KPMG chief warns of chaos as Andersen break-up begins
KPMG, the accountancy group stalking troubled rival Andersen, warned yesterday that a carve-up of the Enron auditor would cause chaos, after Andersen offices in Russia and China agreed their own deals with PricewaterhouseCoopers and Ernst & Young.
KPMG earlier this week confirmed it was in talks to buy the non-US operations of Andersen. Any deal would require clearance from competition authorities known to be concerned that the merger of two of the so-called Big Five auditing firms risks stifling competition in some territories.
Mike Rake, KPMG's European chairman, said yesterday a calculated break-up of Andersen among other members of the so-called Big Five would "cause chaos".

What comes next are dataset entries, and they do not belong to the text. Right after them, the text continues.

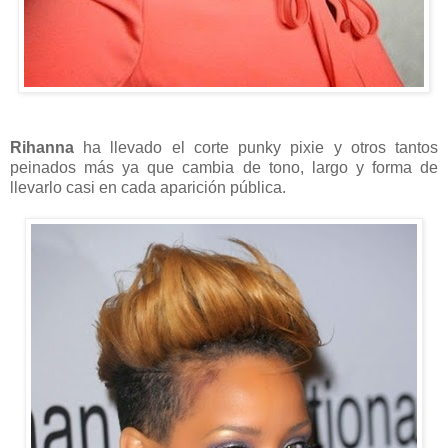
Rihanna
ha llevado el corte punky pixie y otros tantos
peinados más ya que cambia de tono, largo y forma de
llevarlo casi en cada aparición pública.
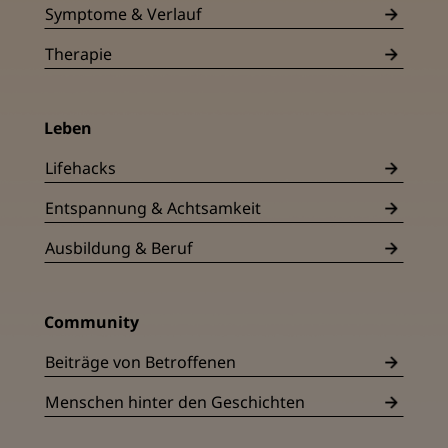
Symptome & Verlauf
Therapie
Leben
Lifehacks
Entspannung & Achtsamkeit
Ausbildung & Beruf
Community
Beiträge von Betroffenen
Menschen hinter den Geschichten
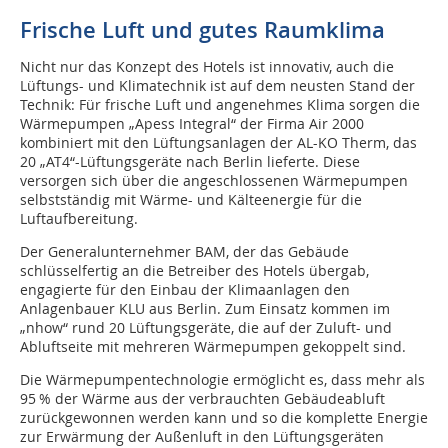
Frische Luft und gutes Raumklima
Nicht nur das Konzept des Hotels ist innovativ, auch die
Lüftungs- und Klimatechnik ist auf dem neusten Stand der
Technik: Für frische Luft und angenehmes Klima sorgen die
Wärmepumpen „Apess Inte­gral“ der Firma Air 2000
kombiniert mit den Lüftungsanlagen der AL-KO Therm, das
20 „AT4“-Lüftungsgeräte nach Berlin lieferte. Diese
versorgen sich über die angeschlossenen Wärmepumpen
selbstständig mit Wärme- und Kälteenergie für die
Luftaufbereitung.
Der Generalunternehmer BAM, der das Gebäude
schlüsselfertig an die Betreiber des Hotels übergab,
engagierte für den Einbau der Klimaanlagen den
Anlagenbauer KLU aus Berlin. Zum Einsatz kommen im
„nhow“ rund 20 Lüftungsgeräte, die auf der Zuluft- und
Abluftseite mit mehreren Wärmepumpen gekoppelt sind.
Die Wärmepumpentechnologie ermöglicht es, dass mehr als
95 % der Wärme aus der verbrauchten Gebäudeabluft
zurückgewonnen werden kann und so die komplette Energie
zur Erwärmung der Außenluft in den Lüftungsgeräten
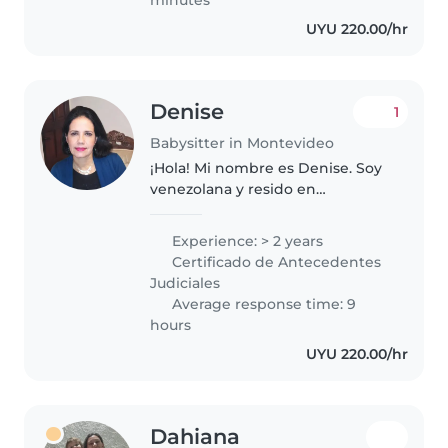
UYU 220.00/hr
Denise
1
Babysitter in Montevideo
¡Hola! Mi nombre es Denise. Soy
venezolana y resido en
Montevideo desde marzo de
2022. Me considero una persona
Experience: > 2 years
responsable, paciente, cariñosa y
Certificado de Antecedentes
comprometida con el bienestar
Judiciales
de los..
Average response time: 9
hours
UYU 220.00/hr
Dahiana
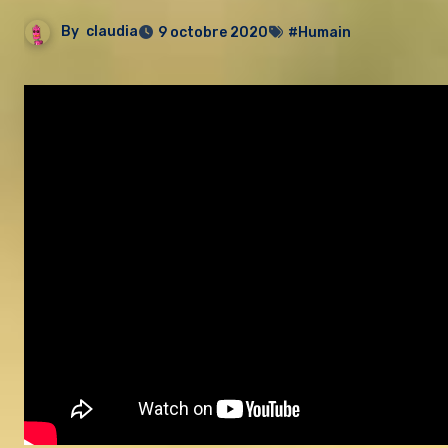
By
claudia
9 octobre 2020
#Humain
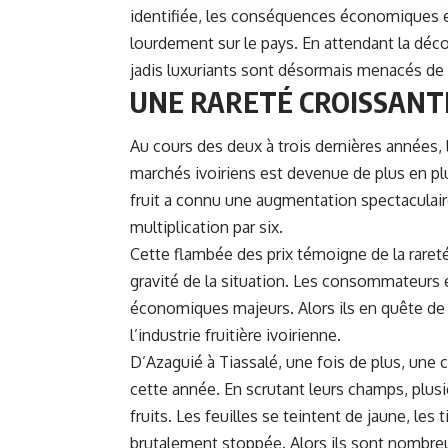
identifiée, les conséquences économiques e
lourdement sur le pays. En attendant la déc
jadis luxuriants sont désormais menacés de 
UNE RARETÉ CROISSANTE
Au cours des deux à trois dernières années, la
marchés ivoiriens est devenue de plus en plu
fruit a connu une augmentation spectaculaire
multiplication par six.
Cette flambée des prix témoigne de la rareté 
gravité de la situation. Les consommateurs e
économiques majeurs. Alors ils en quête de 
l’industrie fruitière ivoirienne.
D’Azaguié à Tiassalé, une fois de plus, une 
cette année. En scrutant leurs champs, plusi
fruits. Les feuilles se teintent de jaune, les
brutalement stoppée. Alors ils sont nombreux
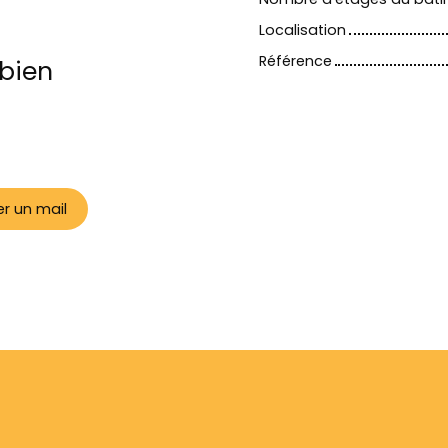
Localisation
Référence
bien
r un mail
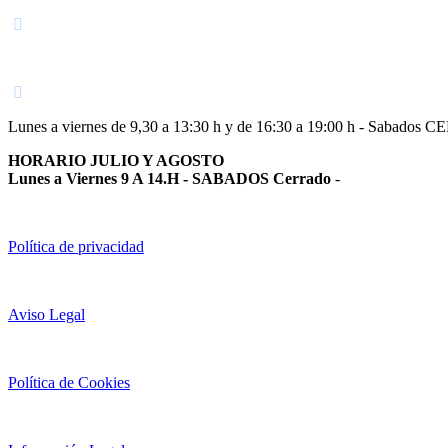
948 363 383 | 948 961 025 |
Lunes a viernes de 9,30 a 13:30 h y de 16:30 a 19:00 h - Sabados 
HORARIO JULIO Y AGOSTO
Lunes a Viernes 9 A 14.H - SABADOS Cerrado
-
Política de privacidad
Aviso Legal
Política de Cookies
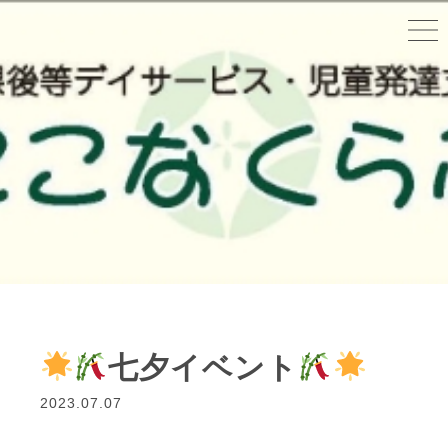
七夕イベント
2023.07.07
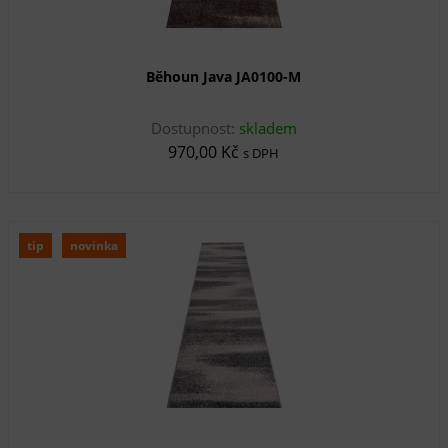
Běhoun Java JA0100-M
Dostupnost:
skladem
970,00 Kč
s DPH
tip
novinka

"We don't want it to go from five to four players. But Andersen is going anyway. This is not a traditional merger. We are rescuing the firm," he said.
However, he admitted there were still questions over whether it was possible to insulate regional Andersen offices from damages claims against the Houston office which audited the collapsed US energy giant Enron.
"We are not in the business of exposing ourselves to Enron liabilities. But the research is worth the effort. We have a long way to go," he said. "Suggestions that the legal issues are insurmountable should not be allowed to put us off the track."
Andersen offices in Hong Kong and China have agreed to merge with PricewaterhouseCoopers, the world's largest accountancy group. Andersen's Russian office unveiled plans to merge with Ernst & Young.
A spokesman for Andersen Worldwide, the holding company for the auditor's local partnerships, said: "Andersen Worldwide regrets the announcement by member firms in China, Hong Kong and Russia that they intend to pursue a combination with another firm [than KPMG]. Their decision will have no impact on the continuing effort to substantially complete transactions between Andersen Worldwide's non-US member firms and KPMG."
Andersen Worldwide reminded its members they had "certain obligations" to each other as well as the holding company, a thinly-veiled reference to the break fees members' firms must pay for quitting the holding company.
Andersen's German, Italian and some Asian businesses are still in talks with KPMG.
It also emerged yesterday there was some interest among rival Big Five firms in acquiring Andersen's entire non-US operations, in a similar deal to that being pursued by KPMG.